Defamation and privacy concerns are holding media organisations back from publishing the name of a BBC star at the centre of sex photo claims, media law experts have said.
A prominent male presenter has been suspended from the corporation, following accusations, first reported in The Sun, that he allegedly paid more than £35,000 to a teenager for sexually explicit photographs.
The mother of the individual, now 20, made claims in the newspaper that the arrangement went back to when the young person was 17 years old and that the payments helped fuel a crack cocaine addiction.
No media outlet has named the presenter at the heart of the claims, but social media has been awash with speculation over the weekend.
Media partner at Glaisyers Solicitors, Steve Kuncewicz, told i defamation and privacy concerns are the main reasons the presenter is not currently being publicly identified.
He said there was a high defamation risk involved in this story, but many details of the allegations weren’t known.
He said: “This case really is marked out by what we don’t know at the moment, we don’t know if there’s a criminal offence involved. If there’s a suggestion this person is involved in a criminal offence, that is about the most serious libel you can accuse somebody of.”
The BBC is meeting with the Met Police today. In a statement released on Sunday evening, the force said they had “received initial contact with the BBC in relation to this matter, but no formal referral or allegation has been made”.

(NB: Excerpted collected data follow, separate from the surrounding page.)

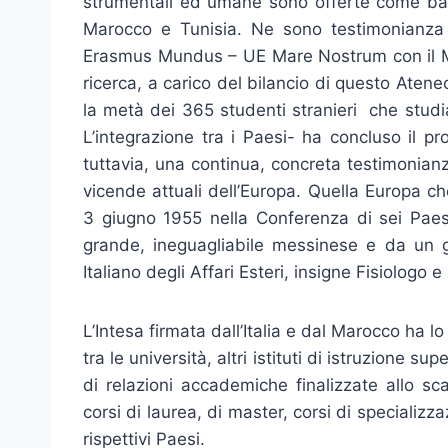
strumentali ed umane sono offerte come bas
Marocco e Tunisia. Ne sono testimonianza al
Erasmus Mundus – UE Mare Nostrum con il Mar
ricerca, a carico del bilancio di questo Ateneo
la metà dei 365 studenti stranieri che studi
L’integrazione tra i Paesi- ha concluso il 
tuttavia, una continua, concreta testimonia
vicende attuali dell’Europa. Quella Europa c
3 giugno 1955 nella Conferenza di sei Paes
grande, ineguagliabile messinese e da un g
Italiano degli Affari Esteri, insigne Fisiologo 
L’Intesa firmata dall’Italia e dal Marocco ha lo
tra le università, altri istituti di istruzione su
di relazioni accademiche finalizzate allo sc
corsi di laurea, di master, corsi di specializza
rispettivi Paesi.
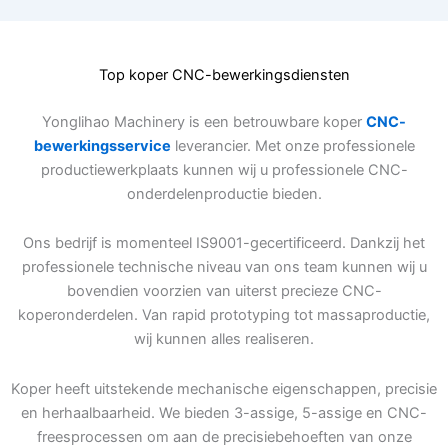
Top koper CNC-bewerkingsdiensten
Yonglihao Machinery is een betrouwbare koper
CNC-
bewerkingsservice
leverancier. Met onze professionele
productiewerkplaats kunnen wij u professionele CNC-
onderdelenproductie bieden.
Ons bedrijf is momenteel IS9001-gecertificeerd. Dankzij het
professionele technische niveau van ons team kunnen wij u
bovendien voorzien van uiterst precieze CNC-
koperonderdelen. Van rapid prototyping tot massaproductie,
wij kunnen alles realiseren.
Koper heeft uitstekende mechanische eigenschappen, precisie
en herhaalbaarheid. We bieden 3-assige, 5-assige en CNC-
freesprocessen om aan de precisiebehoeften van onze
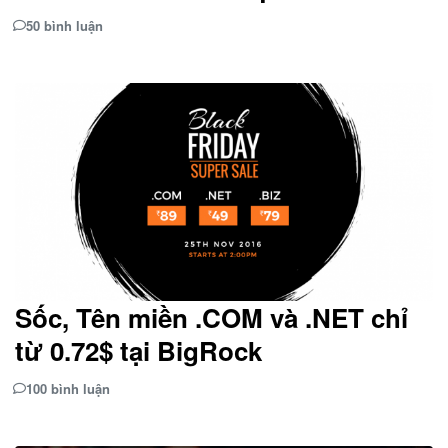
50 bình luận
Sốc, Tên miền .COM và .NET chỉ
từ 0.72$ tại BigRock
100 bình luận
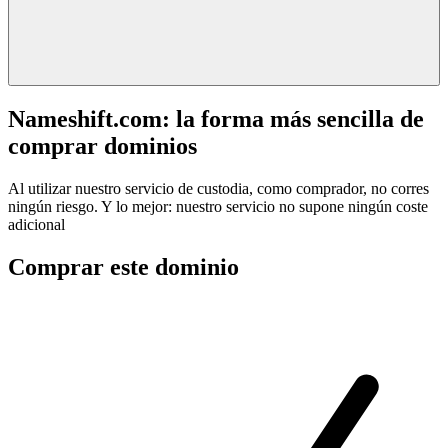
Nameshift.com: la forma más sencilla de
comprar dominios
Al utilizar nuestro servicio de custodia, como comprador, no corres
ningún riesgo. Y lo mejor: nuestro servicio no supone ningún coste
adicional
Comprar este dominio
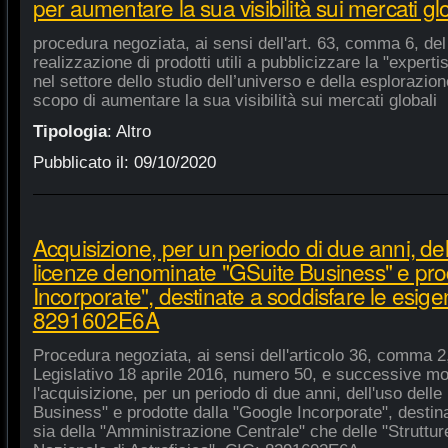
per aumentare la sua visibilità sui mercati gl
procedura negoziata, ai sensi dell'art. 63, comma 6, del 
realizzazione di prodotti utili a pubblicizzare la "experti
nel settore dello studio dell’universo e della esplorazio
scopo di aumentare la sua visibilità sui mercati globali
Tipologia
:
Altro
Pubblicato il:
09/10/2020
Acquisizione, per un periodo di due anni, del
licenze denominate "GSuite Business" e pro
Incorporate", destinate a soddisfare le esige
8291602E6A
Procedura negoziata, ai sensi dell'articolo 36, comma 2,
Legislativo 18 aprile 2016, numero 50, e successive mod
l'acquisizione, per un periodo di due anni, dell'uso del
Business" e prodotte dalla "Google Incorporate", destin
sia della "Amministrazione Centrale" che delle "Strutture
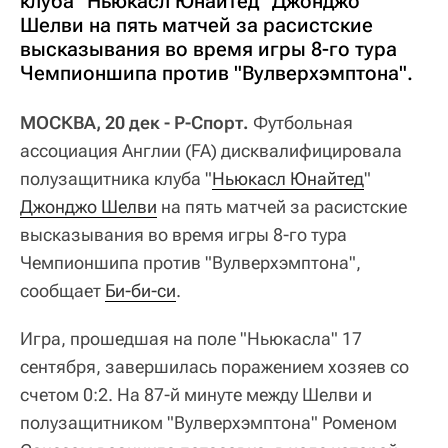
клуба "Ньюкасл Юнайтед" Джонджо
Шелви на пять матчей за расистские
высказывания во время игры 8-го тура
Чемпионшипа против "Вулверхэмптона".
МОСКВА, 20 дек - Р-Спорт.
Футбольная
ассоциация Англии (FA) дисквалифицировала
полузащитника клуба "
Ньюкасл Юнайтед
"
Джонджо Шелви
на пять матчей за расистские
высказывания во время игры 8-го тура
Чемпионшипа против "Вулверхэмптона",
сообщает
Би-би-си
.
Игра, прошедшая на поле "Ньюкасла" 17
сентября, завершилась поражением хозяев со
счетом 0:2. На 87-й минуте между Шелви и
полузащитником "Вулверхэмптона" Роменом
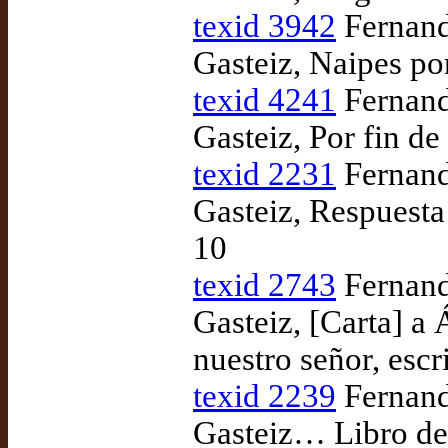
texid 3942
Fernando
Gasteiz, Naipes po
texid 4241
Fernando
Gasteiz, Por fin de
texid 2231
Fernando
Gasteiz, Respuesta
10
texid 2743
Fernando
Gasteiz, [Carta] a Á
nuestro señor, esc
texid 2239
Fernando
Gasteiz… Libro de 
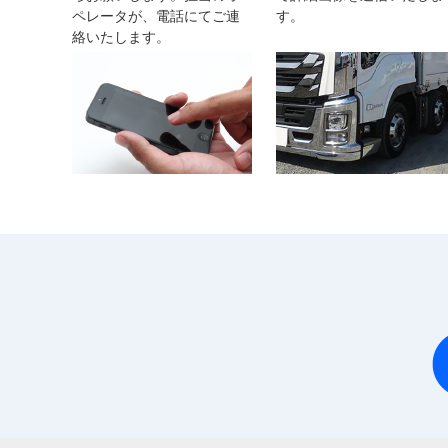
ペレータが、電話にてご連
す。
絡いたします。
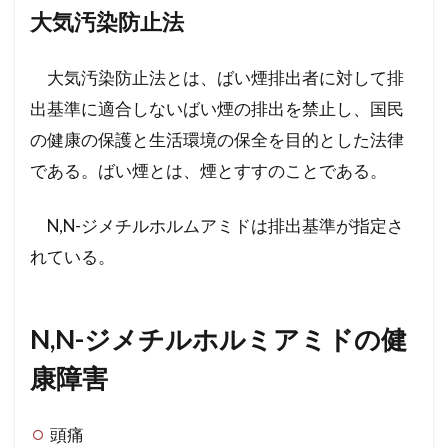
大気汚染防止法
大気汚染防止法とは、ばい煙排出者に対して排
出基準に適合しないばい煙の排出を禁止し、国民
の健康の保護と生活環境の保全を目的とした法律
である。ばい煙とは、煙とすすのことである。
N,N-ジメチルホルムアミドは排出基準が指定さ
れている。
N,N-ジメチルホルミアミドの健
康障害
頭痛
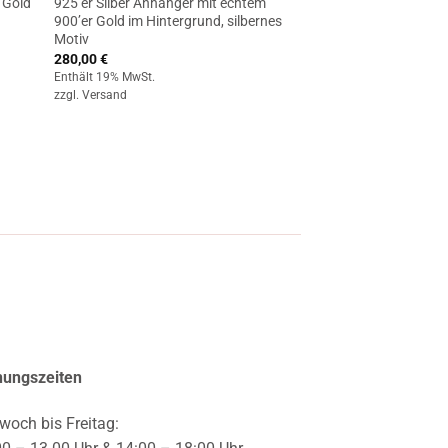
 Gold
925’er Silber Anhänger mit echtem
900’er Gold im Hintergrund, silbernes
Motiv
280,00
€
Enthält 19% MwSt.
zzgl.
Versand
nungszeiten
woch bis Freitag:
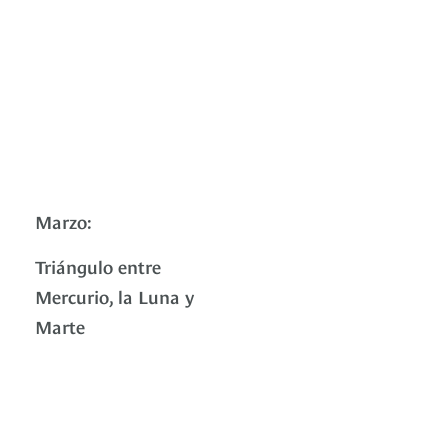
Marzo:
Triángulo entre
Mercurio, la Luna y
Marte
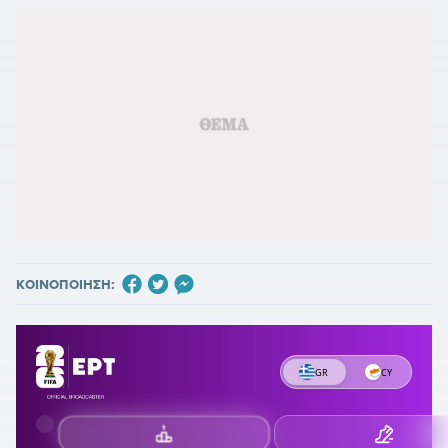
ΚΟΙΝΟΠΟΙΗΣΗ:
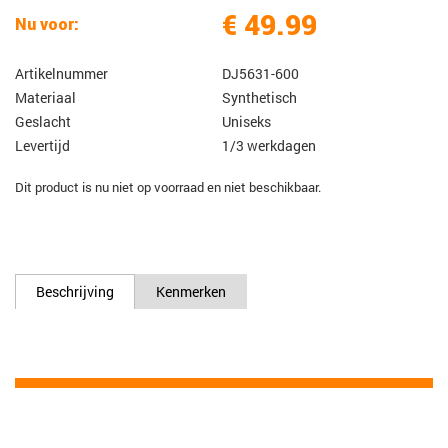
€ 49.99
Nu voor:
Artikelnummer
DJ5631-600
Materiaal
Synthetisch
Geslacht
Uniseks
Levertijd
1/3 werkdagen
Dit product is nu niet op voorraad en niet beschikbaar.
Beschrijving
Kenmerken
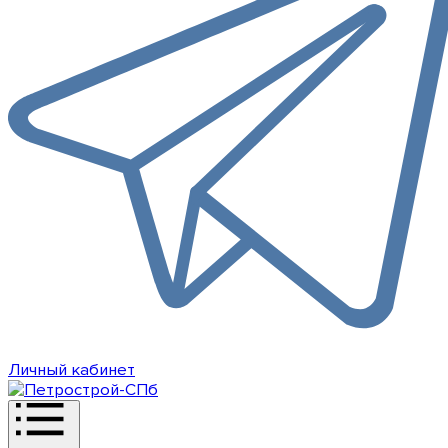
Личный кабинет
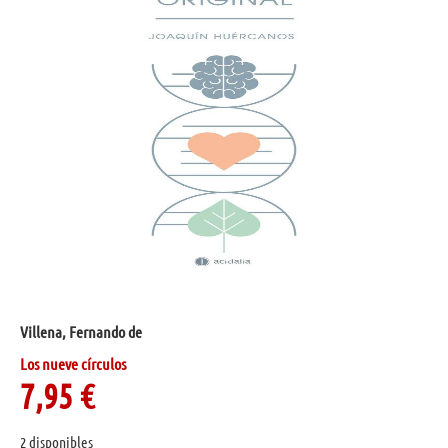
Villena, Fernando de
Los nueve círculos
7,95
€
2 disponibles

Breaching rights to privacy is also a central concern. A landmark ruling at the Supreme Court in 2022, Bloomberg v ZXC, means someone is entitled to privacy if they are under a criminal investigation but have not yet been formally charged and sent to the courts, Mr Kuncewicz said.
He added: “There is always an argument of public interest, there is always an argument that the freedom of expression of the press may outweigh the privacy rights of the individual, but because we have this case that deals with criminal investigations in particular, or the potential of criminal investigation, that’s why I think the press is being much more cautious than they have previously.”
Mark Stephens, media law expert and partner at Howard Kennedy, said there was “a second layer of privacy” at issue here, the “contractual arrangement” between the BBC and its members of staff.
“If there are allegations of inappropriate behaviour, or any other kind of breach of employment practice, they should be investigated confidentially,” he said.
“That’s doesn’t matter whether you’re a celebrity or in the local office or on the building site, the same law applies.
“That’s why [BBC Director-General] Tim Davie, for example, didn’t know because the HR department weren’t allowed to tell him because he didn’t have a need to know at that point in time.”
Mr Stephens said that this “second layer of privacy” was preventing the BBC from defending the innocent presenters from being named.
Following the allegations made over the weekend, several stars have felt they needed to publicly state on social media that they are not the presenter in question.
Mr Kuncewicz said uninformed speculation can be dangerous for the subjects and for any individuals or organisations speculating about the presenter.
“Even if it’s not a criminal investigation, the idea [someone] has been behaving inappropriately with a teenager is the kind of thing that could ruin a career. It’s serious stuff.”
Nonetheless, he said it was possible that now the story is in the public domain, speculation over the identity would build to a point where the name of the person will be published by a media outlet.